By Johnson, C., Devred, E., Casault, B., Head, E., and Spry, J.

Abstract

The condition of nutrients and plankton on the Scotian Shelf and in the Gulf of Maine were assessed in the context of continued warmer-than-normal surface and near bottom ocean temperatures in 2016, a pattern that started in 2008, and continued higher-than-normal stratification in summer and fall. Overall in 2016, deep nutrient inventories were lower than normal. While deep nitrate anomalies have been mixed in sign in recent years, inventories of deep silicate and phosphate have been mainly negative since 2013. Spring phytoplankton bloom initiation was early and bloom duration short in the east, and bloom magnitude was small and duration short in the central and western Scotian Shelf. The early spring bloom initiation timing in 2016 contrasts with the mainly later initiation timing observed on the Scotian Shelf in recent years. Observations in 2016 provide additional evidence for a persistent plankton community change in recent years.  The abundance of large phytoplankton, including diatoms, continued to be lower than normal. Zooplankton biomass and Calanus finmarchicus abundance also continued to be lower than normal, while non-copepod abundance was high. The abundance of arctic Calanus, an indicator of cold water on the Scotian Shelf, continued to be lower than normal. Higher than averageabundances of Oithona atlantica andwarm offshore species suggest greater influence of offshore waters in recent years, especially on the western Scotian Shelf. Changes in phytoplankton and zooplankton communities observed in recent years suggest changes in prey fields for planktivorous fish, birds, and mammals and could be associated with changes in the fate of primary production in the ecosystem.

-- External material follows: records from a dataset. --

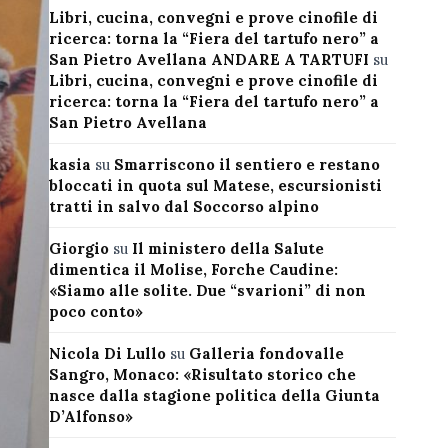
Libri, cucina, convegni e prove cinofile di
ricerca: torna la “Fiera del tartufo nero” a
San Pietro Avellana ANDARE A TARTUFI
su
Libri, cucina, convegni e prove cinofile di
ricerca: torna la “Fiera del tartufo nero” a
San Pietro Avellana
kasia
su
Smarriscono il sentiero e restano
bloccati in quota sul Matese, escursionisti
tratti in salvo dal Soccorso alpino
Giorgio
su
Il ministero della Salute
dimentica il Molise, Forche Caudine:
«Siamo alle solite. Due “svarioni” di non
poco conto»
Nicola Di Lullo
su
Galleria fondovalle
Sangro, Monaco: «Risultato storico che
nasce dalla stagione politica della Giunta
D’Alfonso»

Continuous Plankton Recorder (CPR) data become available one year later than data collected by the Atlantic Zone Monitoring Program. In 2015, there was sampling in only 7 months between April and November on the Western Scotian Shelf (WSS) and in only 5 months between June and November on the Eastern Scotian Shelf (ESS). Due to the poor temporal coverage, annual average abundances and abundance anomalies could not be calculated for 2015.  Sampling on the WSS in April-May indicated (i) near normal levels for three phytoplankton groups and the dominant zooplankton taxa Calanus I-IV and C. finmarchicus V-VI, (ii) unusually low levels for two Arctic Calanus species and hyperiid amphipods, and (iii) low or near normal levels for seven other taxa. Sampling over the entire Scotian Shelf between June and November indicated (i) near normal levels for the three phytoplankton groups, (ii) lower than (June-September) or close to (October-November) normal abundances for Calanus I-IV, C. finmarchicus V-VI and most other taxa, but higher than normal abundances for coccolithophores and foraminifera on the ESS from September to November.